El subdesarrollo tiene su máxima expresión en nuestro departamento no sólo en los bajos niveles de escolaridad, la desnutrición, la violencia generalizada, la preexistencia de enfermedades como la tuberculosis, también en su malla vial, que es la misma de la mitad del siglo anterior. No se trata de ‘llover sobre mojado’, a excepción de los accesos a pueblos como Balboa, Mercaderes, Bolívar, Sucre, El Tambo, Morales, Cajibío, Silvia y las principales cabeceras del norte del Cauca, en el resto de los 42 municipios seguimos con caminos precarios, arcaicos y lo más triste, cada vez más desprotegidos, porque no hay recursos para financiar su recuperación y mejora. Recordemos que los recursos por concepto de la Ley 715, dejan un porcentaje mínimo para el mantenimiento de las vías y a los alcaldes no les queda más que echarle la mano a la sobretasa a la gasolina para atender estos menesteres. Pero también es cierto que entre más alejado se encuentre un pueblo de la vía Panamericana, principal arterial vial, por ejemplo, menos captación de recursos por este concepto, porque las ventas en las estaciones de gasolina son mínimas, fuera de las ventas ambulantes que bordean la vía y que mueven otro importante comercio. Pensemos el caso de El Bordo y la variante que de pronto termine construyendo el invierno en el sur del Cauca, que sin duda cambiará la movilidad y trasladará estas oportunidades.

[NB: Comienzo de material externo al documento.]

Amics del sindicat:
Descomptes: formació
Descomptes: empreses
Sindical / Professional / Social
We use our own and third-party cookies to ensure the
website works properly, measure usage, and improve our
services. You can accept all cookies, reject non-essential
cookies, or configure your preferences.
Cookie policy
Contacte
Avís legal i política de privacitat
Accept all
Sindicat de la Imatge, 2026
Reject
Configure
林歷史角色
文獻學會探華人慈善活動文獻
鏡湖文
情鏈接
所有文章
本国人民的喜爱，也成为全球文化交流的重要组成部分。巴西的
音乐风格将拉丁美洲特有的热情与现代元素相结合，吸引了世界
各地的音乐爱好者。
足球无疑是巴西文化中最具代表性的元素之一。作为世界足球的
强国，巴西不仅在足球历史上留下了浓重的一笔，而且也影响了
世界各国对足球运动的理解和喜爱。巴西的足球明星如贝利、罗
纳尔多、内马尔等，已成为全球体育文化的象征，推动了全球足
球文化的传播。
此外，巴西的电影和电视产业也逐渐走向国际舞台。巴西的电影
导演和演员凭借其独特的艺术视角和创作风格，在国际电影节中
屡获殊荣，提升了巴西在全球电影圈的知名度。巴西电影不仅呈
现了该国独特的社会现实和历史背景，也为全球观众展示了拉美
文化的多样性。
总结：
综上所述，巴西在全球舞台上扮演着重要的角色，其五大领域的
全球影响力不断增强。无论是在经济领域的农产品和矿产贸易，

En medio de ese panorama, no deja de ser esperanzadora la reforma en curso a la distribución de las regalías, puesto que permitiría oxigenar con nuevos recursos las expectativas frente a la malla vial, por ejemplo. Las vías son un termómetro del desarrollo de un pueblo y como dicen por ahí “por la maleta se conoce al pasajero” y en un departamento donde su mayor población se concentra en zonas rurales, con estos niveles de atraso en la mejora de su infraestructura, realmente hay mucho por hacer y lo que se hace prácticamente no se ve ni se siente. Claro que paralelo se han enquistado muchos escenarios de conformismo y corrupción en ésta y otras materias de interés público, que también suman.

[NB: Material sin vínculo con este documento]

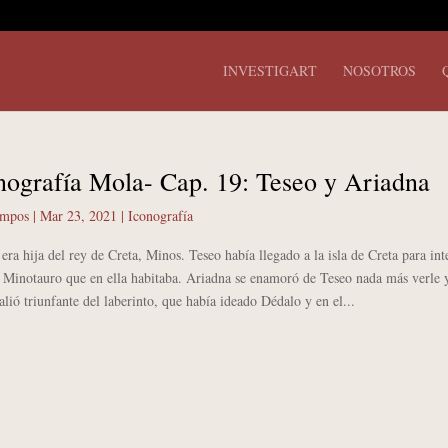
INVESTIGART
NOSOTROS
nografía Mola- Cap. 19: Teseo y Ariadna
ampos
|
Mar 23, 2021
|
Iconografía
hija del rey de Creta, Minos. Teseo había llegado a la isla de Creta para int
l Minotauro que en ella habitaba. Ariadna se enamoró de Teseo nada más verle 
alió triunfante del laberinto, que había ideado Dédalo y en el...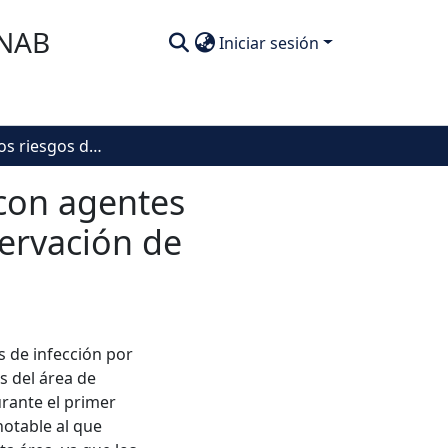
SNAB
Iniciar sesión
Análisis de los riesgos de infección por contacto con agentes biológicos, en los colaboradores del área de preservación de fallecidos, de la Funeraria Escobar
 con agentes
servación de
s de infección por
s del área de
urante el primer
notable al que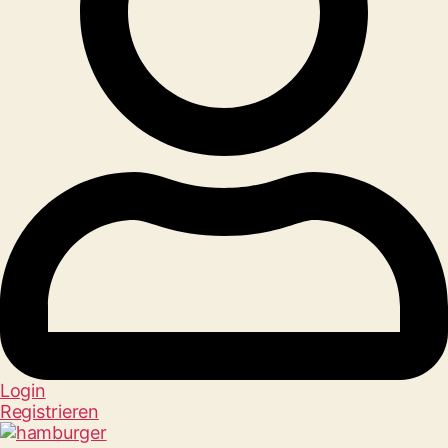
Login
Registrieren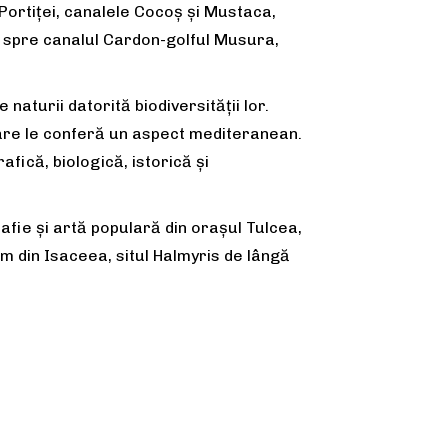
 Portiței, canalele Cocoș și Mustaca,
că spre canalul Cardon-golful Musura,
aturii datorită biodiversității lor.
 care le conferă un aspect mediteranean.
ică, biologică, istorică şi
afie şi artă populară din orașul Tulcea,
 din Isaceea, situl Halmyris de lângă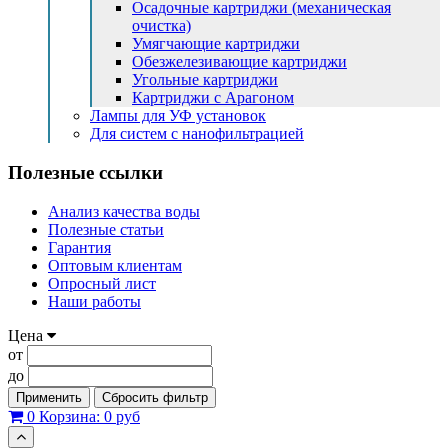
Осадочные картриджи (механическая
очистка)
Умягчающие картриджи
Обезжелезивающие картриджи
Угольные картриджи
Картриджи с Арагоном
Лампы для УФ установок
Для систем с нанофильтрацией
Полезные ссылки
Анализ качества воды
Полезные статьи
Гарантия
Оптовым клиентам
Опросный лист
Наши работы
Цена
от
до
Применить
Сбросить фильтр
0
Корзина:
0 руб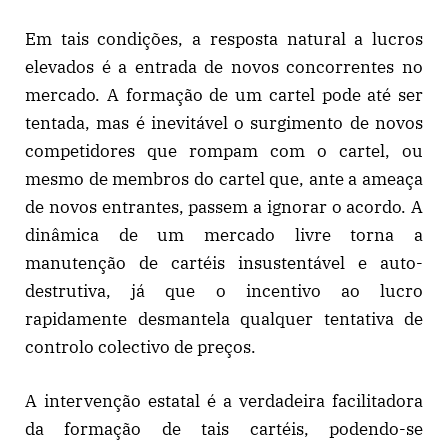
Em tais condições, a resposta natural a lucros
elevados é a entrada de novos concorrentes no
mercado. A formação de um cartel pode até ser
tentada, mas é inevitável o surgimento de novos
competidores que rompam com o cartel, ou
mesmo de membros do cartel que, ante a ameaça
de novos entrantes, passem a ignorar o acordo. A
dinâmica de um mercado livre torna a
manutenção de cartéis insustentável e auto-
destrutiva, já que o incentivo ao lucro
rapidamente desmantela qualquer tentativa de
controlo colectivo de preços.
A intervenção estatal é a verdadeira facilitadora
da formação de tais cartéis, podendo-se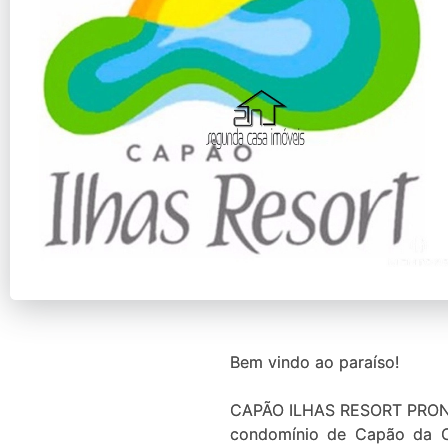
Bem vindo ao paraíso!
CAPÃO ILHAS RESORT PRONT
condomínio de Capão da Can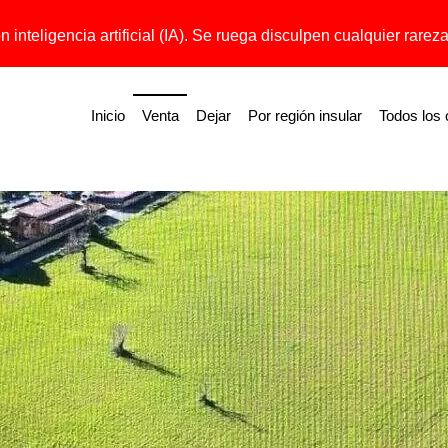
 inteligencia artificial (IA). Se ruega disculpen cualquier rareza 
Inicio
Venta
Dejar
Por región insular
Todos los 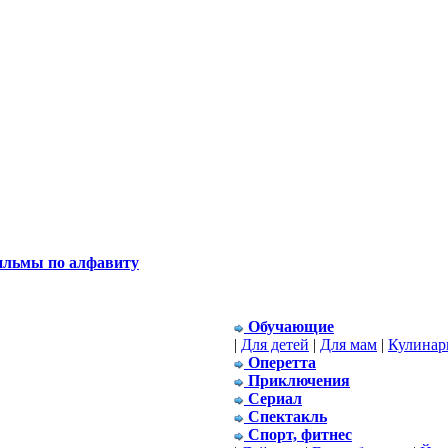
льмы по алфавиту
Обучающие
|
Для детей
|
Для мам
|
Кулинар
Оперетта
Приключения
Сериал
Спектакль
Спорт, фитнес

Bueno, pero en medio de este triste y recurrente panorama, celebremos que en Popayán se ve el esfuerzo por hacer vías de mejor diseño y calidad. Las cosas siempre rezagadas pero llegan, como la sistematización de los impuestos. Ya era justo que en pleno siglo XXI los contribuyentes pudiéramos bajar por internet los recibos o que nos lleguen a la casa. Al menos así dan ganas de ir a pagarlos.
Adenda: periodistas, no se olviden del control social a los abusos y problemas del inicio escolar. Por ahí abundan, no son exclusividad de los colegio privados del calendario B. Investiguen y cuenten a ver si alguien hace algo.